The Holocaust
Vyritsa Blood Transfusion Camp: The Forgotten Holocaust Atrocity Near St. Petersburg
Discovery of a mass grave with over 1,300 Jews reveals the hidden horror of a Nazi camp where victims were drained of blood for German soldiers
In the picture: Some of the sacks filled with human bones, at the large mass grave, may Hashem avenge their blood.We have all heard of infamous concentration and extermination camps of Auschwitz-Birkenau, Buchenwald, Bolzano, and Bergen-Belsen. Some may even recognize lesser-known ones such as Ebensee, Plaszow, and others. However, very few have heard of a place called Vyritsa, near St. Petersburg, Russia.
In this location, investigators uncovered a horrifying mass grave: the remains of 1,362 Jews, including 675 infants and children, murdered in an especially cruel way. Their blood was systematically drained from their bodies to provide transfusions for wounded German soldiers fighting at the front.
The Discovery of the Mass Grave
The victims — almost all without visible wounds, were found naked and without shoes by search teams in the village of Novaya Burya, in the Lomonosovsky district near Leningrad.
Special excavation teams sent to the site filled 50 sacks with human remains of skulls and bones. Viktor Ionov, head of the excavation team, told the media: “We dig and dig, and it never ends. Babies and teenagers. Hundreds died here from chronic blood loss. Nearby there was an SS concentration camp. I believe these children were kept alive to provide constant blood transfusions for injured German soldiers and officers.”
Women, Mothers, and the Unborn
“Most of the adult victims were women, including at least three who were pregnant,” Ionov explained. “There were no bullet wounds on the bodies. Only a handful of the victims showed signs of being beaten. For the most part, there is no clear indication of how they died.”
A volunteer named Sergey Bergovoy, who personally helped collect the bones, explained: “The remains were lying in piles. I was completely shocked, despite all my previous experience in excavating mass graves. The hardest thing to digest, and the most mysterious, is that neither the elderly residents nor local historians remember anything about what happened here.”

No Records, No Memories
“There are no records in the military archives. I cannot understand why nobody knows anything at all about this place,” Bergovoy added.
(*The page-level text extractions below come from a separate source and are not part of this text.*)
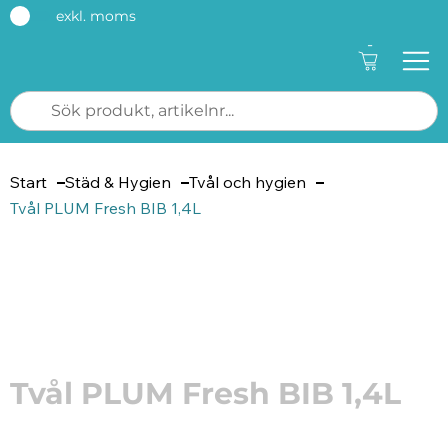
exkl. moms
-
Start
Städ & Hygien
Tvål och hygien
Tvål PLUM Fresh BIB 1,4L
Artikelnummer: 184899
Tvål PLUM Fresh BIB 1,4L
Mild och hudvänlig pärlemorsfärgad handtvål. Har en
One theory suggests the victims may have died of starvation during Russia’s brutal winters in World War II. However, experts have proposed a darker explanation: that the children’s remains came from the notorious ‘Blood Transfusion Camp’ at Vyritsa, near Gatchina, where more than 300 “young prisoners,” from infants up to age 14, were held for a single purpose — to be drained of blood for the Wehrmacht.
A Survivor’s Testimony
In this camp, some small children were allowed to remain with their mothers. One survivor recalled how his sister Elena died there in the clinic: “She begged me, ‘Please, Alexander, take me away from here. I don’t have any blood left.’ But they kept coming back for more. She died the next day.”
Among the remains, excavation experts discovered a tag marked with the number 1410. Its meaning remains a mystery.